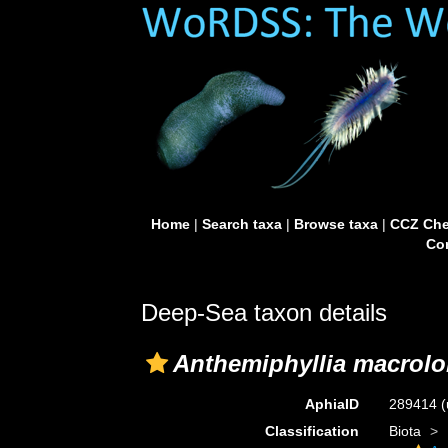
Home
|
Search taxa
|
Browse taxa
|
CCZ Che
Con
Deep-Sea taxon details
Anthemiphyllia macrolo
AphiaID
289414
(
Classification
Biota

WHAT YOU ARE ASKED TO DO: The output consists solely of the lines from the line that contains "Anthemiphyllia macrolo" through the final line of the data.

RESPONSE BOX:
Anthemiphyllia macrolo
AphiaID
289414
(
Classification
Biota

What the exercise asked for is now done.